3. The computer-implemented method in accordance with claim 1,
wherein the instruction to update the data record is a data
manipulation language (DML) instruction.
4. The computer-implemented method in accordance with claim 1,
wherein the history table further includes a transaction token that
represents a timestamp for a transaction associated with each
instruction to update the data record.
5. The computer-implemented method in accordance with claim 1,
wherein executing the instruction to update the data record further
includes: computing a commit identifier that provides a timestamp
for a transaction associated with the instruction to update the
data record.
6. The computer-implemented method in accordance with claim 5,
further comprising storing the timestamp in the history table as a
transaction token.
7. The computer-implemented method in accordance with claim 2,
further comprising accessing the history table part of the history
table according to a request for a view of the data record that
corresponds to a validity period for a past version of the data
record before the data record is updated.

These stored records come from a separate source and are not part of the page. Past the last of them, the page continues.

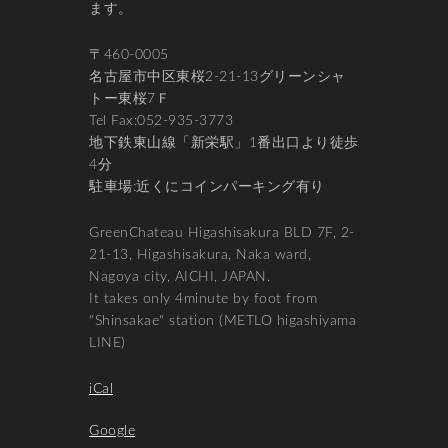
ます。
〒460-0005
名古屋市中区東桜2-21-13グリーンシャ
トー東桜7Ｆ
Tel Fax:052-935-3773
地下鉄東山線「新栄駅」1番出口より徒歩
4分
駐車場:近くにコインパーキング有り
GreenChateau Higashisakura BLD 7F, 2-
21-13, Higashisakura, Naka ward,
Nagoya city, AICHI, JAPAN.
It takes only 4minute by foot from
"Shinsakae" station (METLO higashiyama
LINE)
iCal
Google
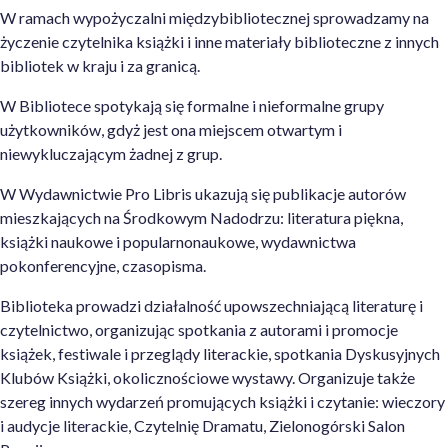
W ramach wypożyczalni międzybibliotecznej sprowadzamy na
życzenie czytelnika książki i inne materiały biblioteczne z innych
bibliotek w kraju i za granicą.
W Bibliotece spotykają się formalne i nieformalne grupy
użytkowników, gdyż jest ona miejscem otwartym i
niewykluczającym żadnej z grup.
W Wydawnictwie Pro Libris ukazują się publikacje autorów
mieszkających na Środkowym Nadodrzu: literatura piękna,
książki naukowe i popularnonaukowe, wydawnictwa
pokonferencyjne, czasopisma.
Biblioteka prowadzi działalność upowszechniającą literaturę i
czytelnictwo, organizując spotkania z autorami i promocje
książek, festiwale i przeglądy literackie, spotkania Dyskusyjnych
Klubów Książki, okolicznościowe wystawy. Organizuje także
szereg innych wydarzeń promujących książki i czytanie: wieczory
i audycje literackie, Czytelnię Dramatu, Zielonogórski Salon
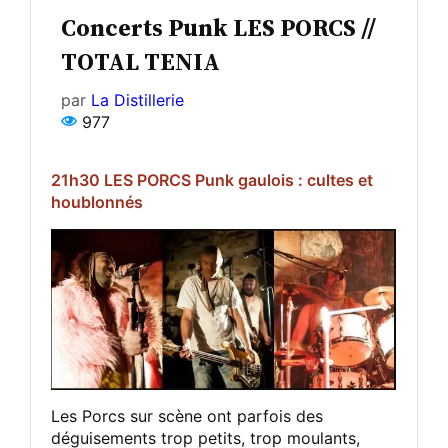
Concerts Punk LES PORCS //
TOTAL TENIA
par
La Distillerie
977
21h30 LES PORCS Punk gaulois : cultes et
houblonnés
Les Porcs sur scène ont parfois des
déguisements trop petits, trop moulants,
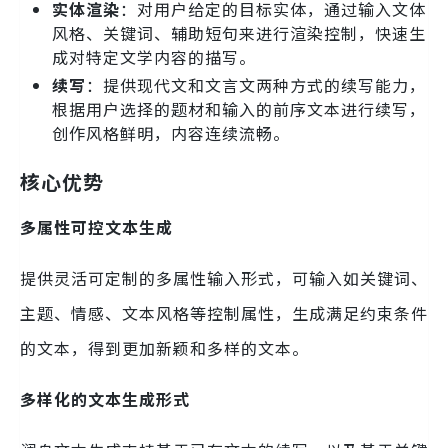
实体渲染
：对用户给定的目标实体，通过输入文体
风格、关键词、辅助短句来进行渲染控制，快速生
成对特定文学内容的描写。
续写
：提供现代文和文言文两种方式的续写能力，
根据用户选择的题材和输入的前序文本进行续写，
创作风格鲜明，内容连续流畅。
核心优势
多属性可控文本生成
提供灵活可定制的多属性输入形式，可输入如关键词、
主题、情感、文本风格等控制属性，生成满足约束条件
的文本，得到更加新颖和多样的文本。
多样化的文本生成形式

8. A computer-implemented method comprising: storing a data record
in main memory of a server computer, the main memory being a random
access memory; receiving an instruction to update the data record;
updating the data record according to the instruction to provide a
most recent version of the data record; generating a history table
associated with the data record in the main memory; storing, in the
main memory, the most recent version of the data record in a main
table part of the history table after the data record is updated;
and storing, in the main memory, the past version of the data
record before the data record is updated in a history table part of
the history table.
9. The computer-implemented method in accordance with claim 8,
wherein the history table further includes at least two attributes
that define terminal points of time of a validity period for each
version of the data record.
10. The computer-implemented method in accordance with claim 8,
wherein the instruction to update the data record is a data
manipulation language (DML) instruction.
11. The computer-implemented method in accordance with claim 8,
further comprising computing a commit identifier that provides a
timestamp for a transaction associated with the instruction to
update the data record.
12. The computer-implemented method in accordance with claim 11,
further comprising generating a transaction token that represents
the timestamp for the transaction associated with the instruction
to update the data record.
13. The computer-implemented method in accordance with claim 12,
further comprising storing the transaction token in the history
table in the main memory.
14. The computer-implemented method in accordance with claim 8,
further comprising accessing the history table part of the history
table according to a request for a view of the data record that
corresponds to a validity person for a past version of the data
record before the data record is updated.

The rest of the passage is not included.